A federal district court has delayed the start of the patent-infringement trial pitting memory designer Rambus against German chipmaker Infineon for a week to allow further discovery.
The case, which is being heard in the U.S. District Court for the Eastern District of Virginia, will now start April 17 rather than April 10, a Rambus representative confirmed.
The intensely scrutinized trial--which has generated "insane" public reaction, according to one of the trial attorneys--is expected to have substantial repercussions in the memory industry. Rambus claims patents it
owns allow it to collect royalties from memory manufacturers that produce
SDRAM, the most common form of memory in computers today, and DDR DRAM, a
high-speed successor now coming to the market in volume.
The claim, if upheld, could be worth billions, analysts estimate.
Infineon disputes the claim. If the German chipmaker wins, it could lead to
court victories for Micron and Hyundai, two other memory makers legally
wrangling with Rambus. A number of memory companies have settled with
Rambus, but the payments secured by those agreements could plummet if Rambus
loses, Rambus executives have said.
As a result, Rambus' stock has been ricocheting madly since the trial began.
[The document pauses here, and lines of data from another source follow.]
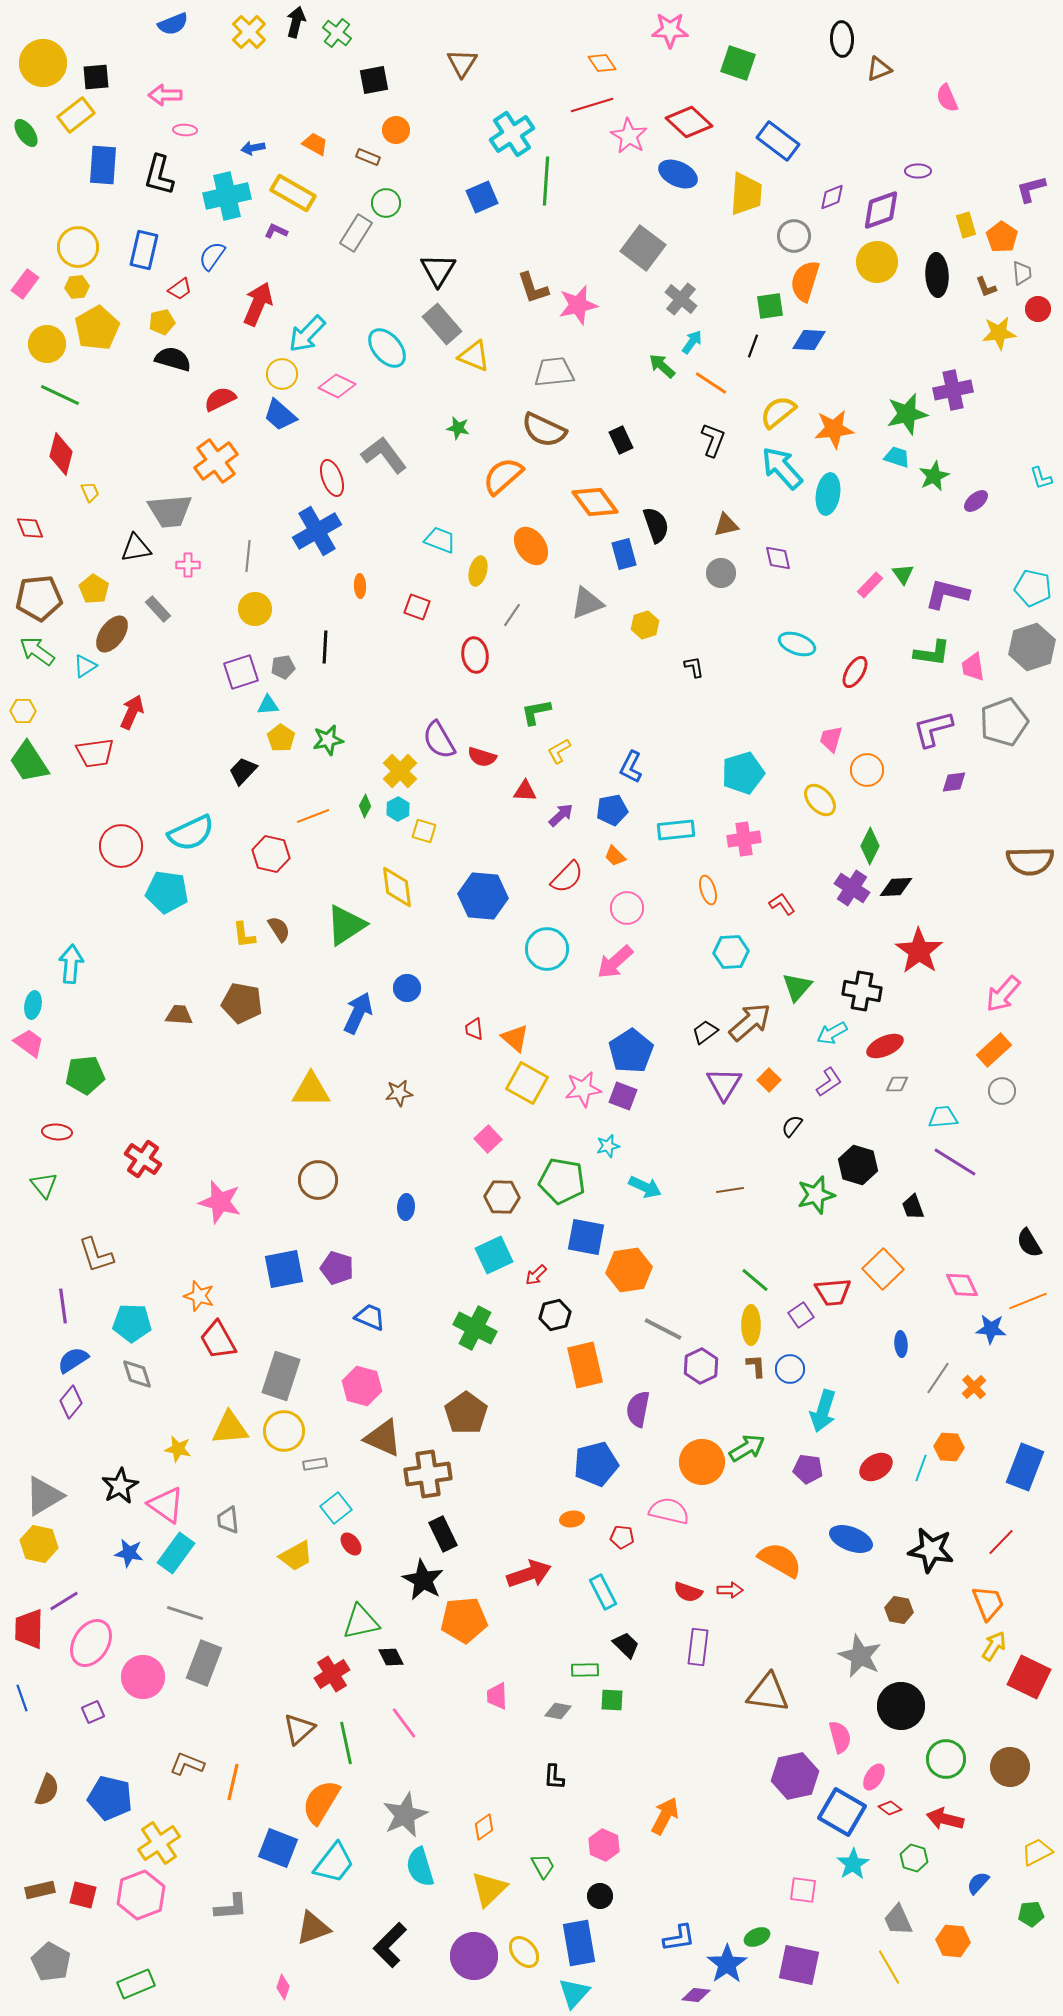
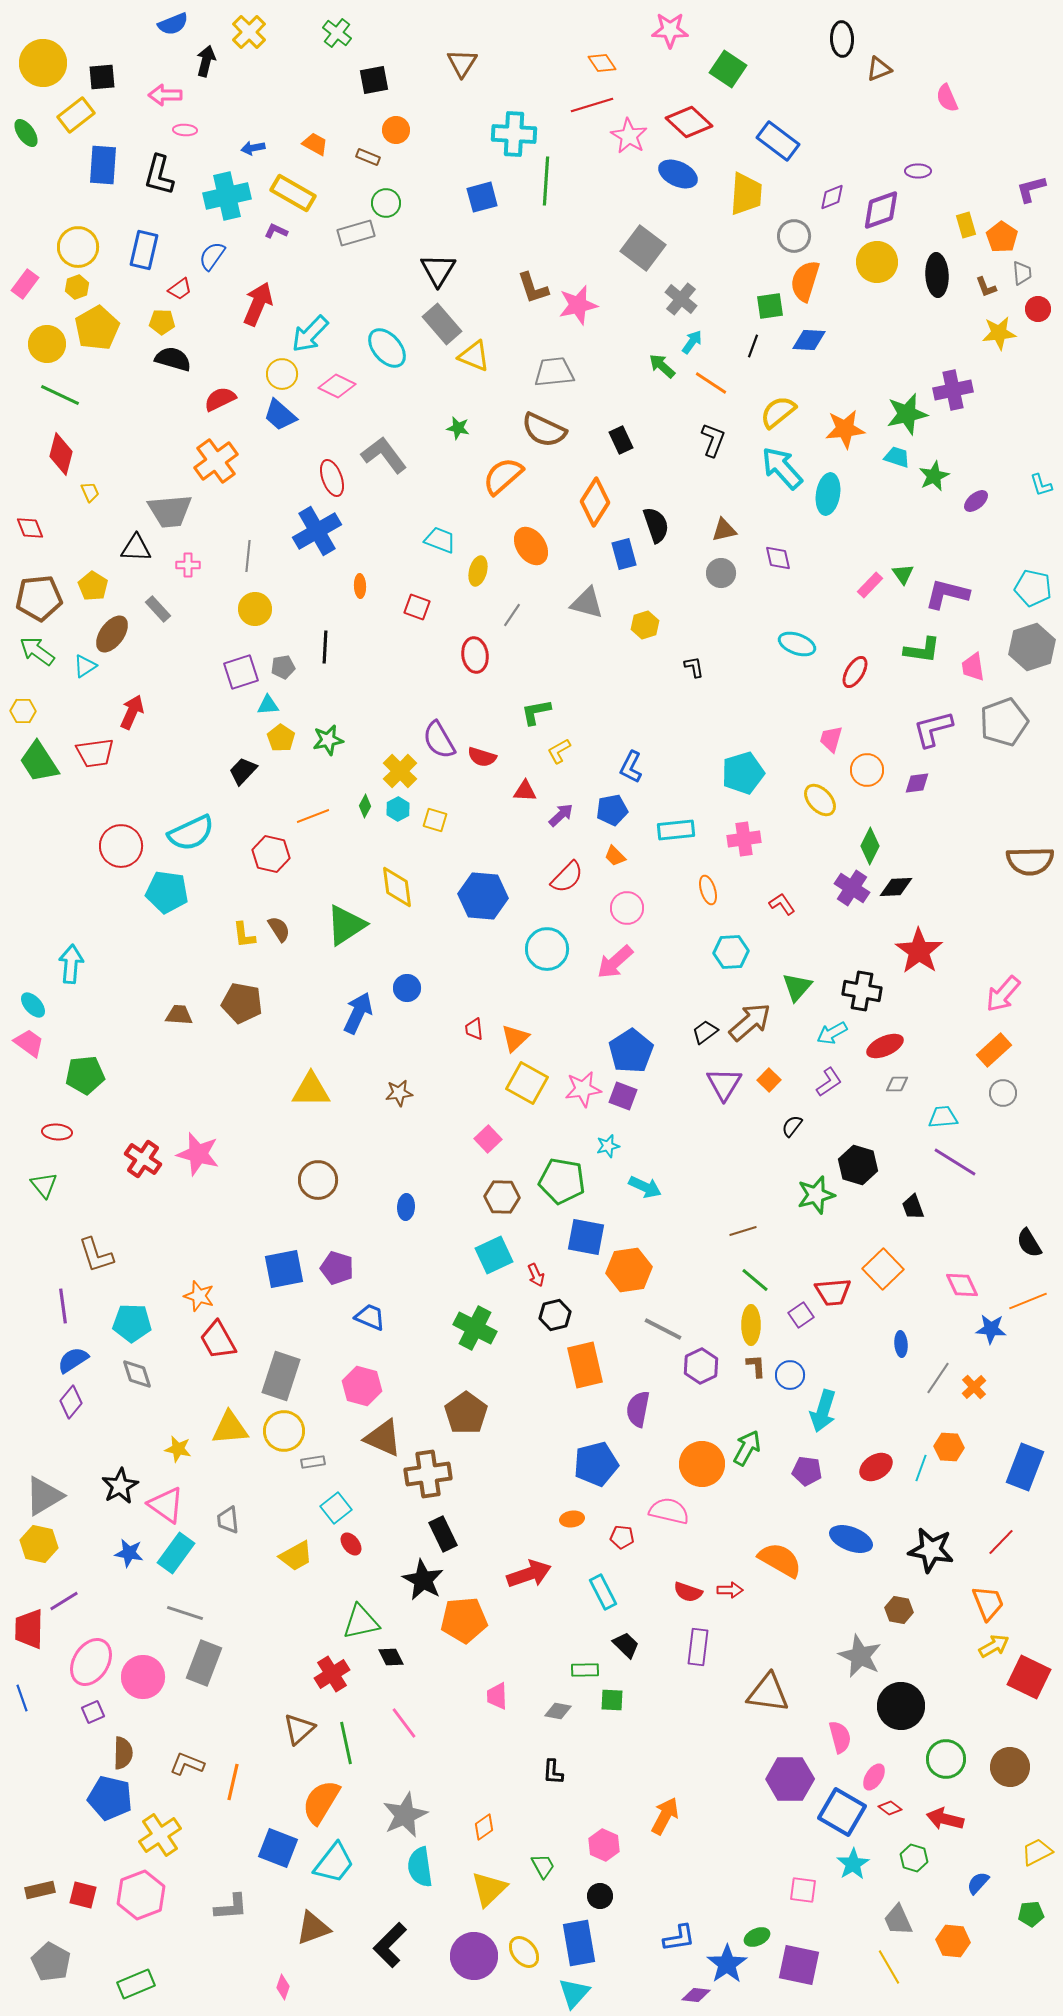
black arrow at (296, 22): moved 90 px left, 39 px down
green square at (738, 63): moved 10 px left, 6 px down; rotated 15 degrees clockwise
black square at (96, 77): moved 6 px right
cyan cross at (512, 134): moved 2 px right; rotated 36 degrees clockwise
blue square at (482, 197): rotated 8 degrees clockwise
gray rectangle at (356, 233): rotated 42 degrees clockwise
yellow hexagon at (77, 287): rotated 15 degrees counterclockwise
yellow pentagon at (162, 322): rotated 15 degrees clockwise
cyan arrow at (307, 334): moved 3 px right
orange star at (834, 429): moved 11 px right
cyan L-shape at (1041, 478): moved 7 px down
orange diamond at (595, 502): rotated 69 degrees clockwise
brown triangle at (726, 525): moved 2 px left, 5 px down
black triangle at (136, 548): rotated 12 degrees clockwise
yellow pentagon at (94, 589): moved 1 px left, 3 px up
gray triangle at (587, 603): rotated 36 degrees clockwise
green L-shape at (932, 653): moved 10 px left, 3 px up
green trapezoid at (29, 762): moved 10 px right
purple diamond at (954, 782): moved 37 px left, 1 px down
yellow square at (424, 831): moved 11 px right, 11 px up
cyan ellipse at (33, 1005): rotated 52 degrees counterclockwise
orange triangle at (515, 1038): rotated 36 degrees clockwise
gray circle at (1002, 1091): moved 1 px right, 2 px down
brown line at (730, 1190): moved 13 px right, 41 px down; rotated 8 degrees counterclockwise
pink star at (220, 1202): moved 22 px left, 48 px up
red arrow at (536, 1275): rotated 70 degrees counterclockwise
blue circle at (790, 1369): moved 6 px down
green arrow at (747, 1448): rotated 30 degrees counterclockwise
orange circle at (702, 1462): moved 2 px down
gray rectangle at (315, 1464): moved 2 px left, 2 px up
purple pentagon at (808, 1469): moved 1 px left, 2 px down
pink ellipse at (91, 1643): moved 19 px down
yellow arrow at (994, 1646): rotated 28 degrees clockwise
purple hexagon at (795, 1776): moved 5 px left, 3 px down; rotated 12 degrees clockwise
black L-shape at (554, 1777): moved 1 px left, 5 px up
brown semicircle at (47, 1790): moved 76 px right, 37 px up; rotated 20 degrees counterclockwise
yellow cross at (159, 1843): moved 1 px right, 8 px up
cyan semicircle at (420, 1867): rotated 9 degrees clockwise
It dropped more than 30 percent
one day and then recovered a lot of lost ground the next. Some news sites
and Internet postings have followed minute developments in the trial.
"The Internet has been crazy with the trial," John Desmarais, the lead trial
attorney for Infineon, said in a recent pretrial
hearing. "Some days it's really insane stuff for Rambus. Other days it's for
Infineon. And the comments that get on there are so off the wall sometimes."
District Court Judge Robert Payne said his secretary finally unplugged the
office phone on one occasion to stop incoming calls from Rambus-watchers
trying to find out a ruling on a motion.
Some of the comments, Payne said, "were really somewhat horrible, accusing
the court staff of leaking things and causing people to lose money, and all
that kind of thing."
One of the major issues in the
case revolves around Rambus' conduct while it was a member of the Joint
Electronic Devices Engineering Council (JEDEC).
Secret Squirrel, Mix Master and Deep Throat
Rambus was a member of JEDEC's memory committee, which eventually approved SDRAM and DDR DRAM as standard memory architectures. Rambus did not disclose the existence of its potential patent claims, as required by the group's bylines, and later left the group.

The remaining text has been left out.